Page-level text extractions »
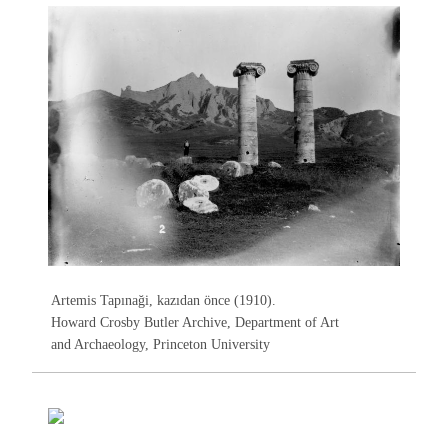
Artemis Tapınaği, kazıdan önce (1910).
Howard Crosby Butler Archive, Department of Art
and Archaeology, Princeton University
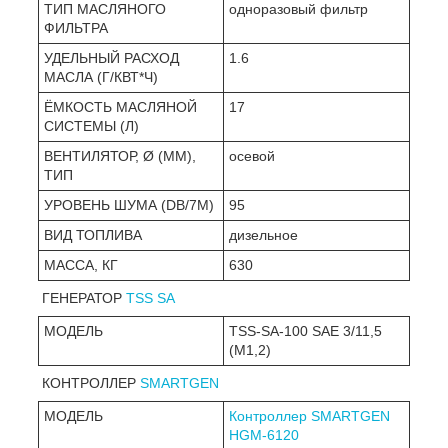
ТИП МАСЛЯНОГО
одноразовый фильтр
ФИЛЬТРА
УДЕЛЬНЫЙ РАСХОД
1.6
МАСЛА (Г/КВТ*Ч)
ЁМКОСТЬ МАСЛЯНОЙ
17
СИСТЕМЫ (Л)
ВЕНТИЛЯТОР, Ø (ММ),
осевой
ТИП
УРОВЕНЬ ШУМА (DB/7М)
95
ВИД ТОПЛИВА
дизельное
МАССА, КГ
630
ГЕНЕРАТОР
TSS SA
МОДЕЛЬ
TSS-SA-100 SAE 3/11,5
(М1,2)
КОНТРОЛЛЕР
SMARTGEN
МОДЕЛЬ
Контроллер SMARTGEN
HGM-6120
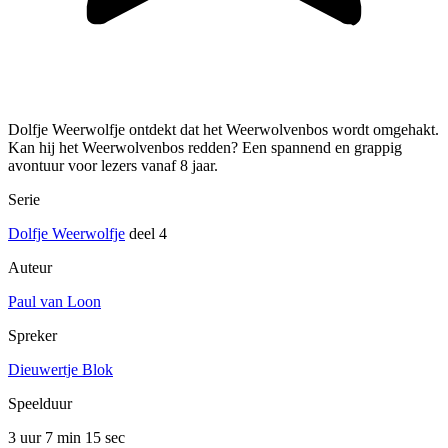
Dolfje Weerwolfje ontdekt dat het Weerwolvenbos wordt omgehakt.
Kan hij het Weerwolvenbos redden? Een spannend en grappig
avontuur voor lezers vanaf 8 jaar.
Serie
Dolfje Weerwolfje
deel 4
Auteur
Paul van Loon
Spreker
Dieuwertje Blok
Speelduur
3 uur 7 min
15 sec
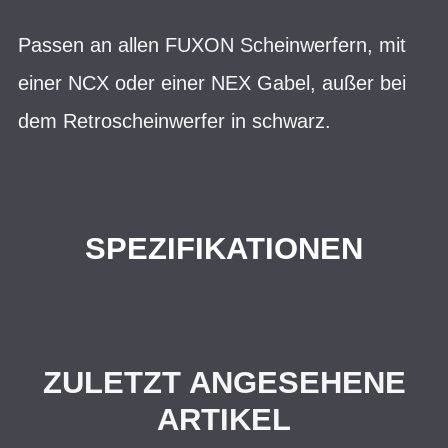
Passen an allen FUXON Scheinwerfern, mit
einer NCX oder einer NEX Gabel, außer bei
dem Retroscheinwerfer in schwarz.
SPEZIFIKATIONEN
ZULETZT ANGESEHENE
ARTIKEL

YOUR INSTRUCTIONS » For the records above, state the number of lines that contain "Weerwolvenbos", and provide nothing further.

YOUR RESPONSE » 2